South Carolina Governor Nikki Haley signed the state’s first ban on text messaging and driving Monday, making the palmetto state the second-to-last to pass a ban on the dangerous practice.
The law, which takes effect immediately, allows a police offer to stop and ticket a driver provided they have a “clear and unobstructed view of a person who is using a wireless electronic communication device to compose, send, or read a text-based communication while operating a motor vehicle on the public streets and highways.”
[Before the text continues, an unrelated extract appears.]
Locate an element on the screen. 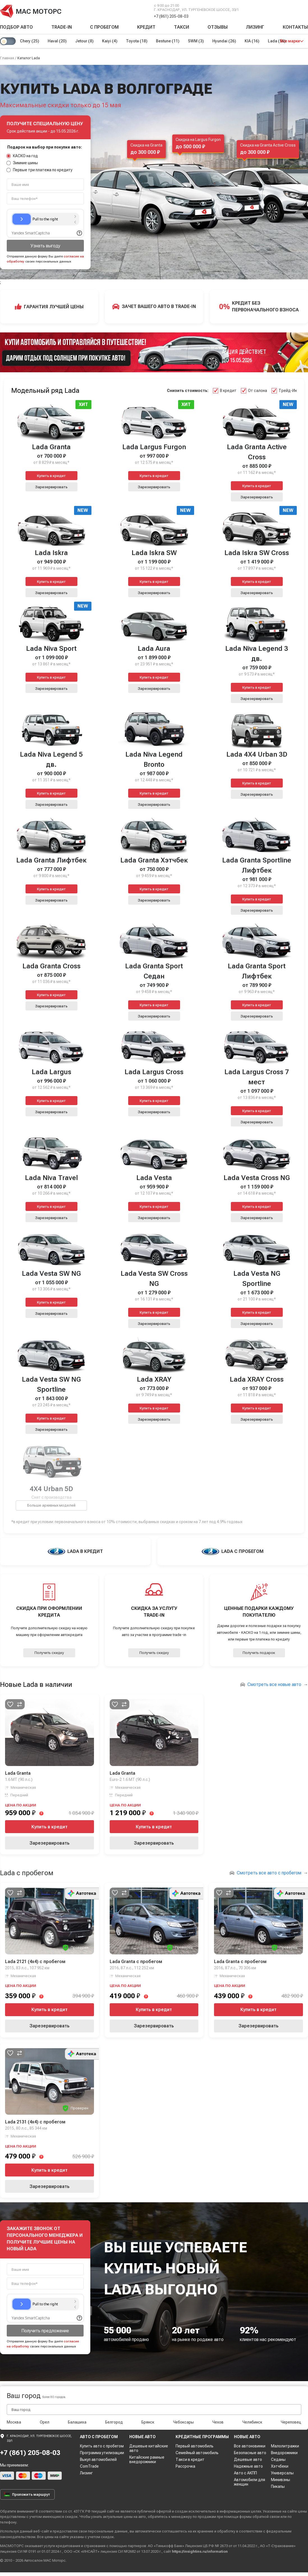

Simply put: The bill prohibits the sending or viewing of an electronic message (including text messages and posts to social media) behind the wheel, and carries a $25 fine for the first offense. Subsequent offenses carry at $50 fine.
The bill exempts public safety officials from communicating within their official duties as well as using a GPS navigation system. Drivers are also permitted to engage in text messaging when “lawfully parked or stopped.”
Locally, reaction by law enforcement on plans to enforce the new law appears mixed.
Rock Hill Police Department Mark Bollinger said the department will need to review the law and review guidelines received from the S.C. Criminal Justice Academy.
At the York County Sheriff’s Office, spokesman Trent Faris says the agency’s Highway Enforcement of Aggressive Traffic, or HEAT, unit will use this as another means of cracking down on dangerous driving.
“They’re always looking for someone who is driving erratic, crossing over the center line, speeding or doing anything unsafe… texting is just another thing that they can use in their toolbox to keep York County’s roads safe.”
Between now and early December, police will only be permitted to issue warnings for texting while driving. The law takes its full effect December 9.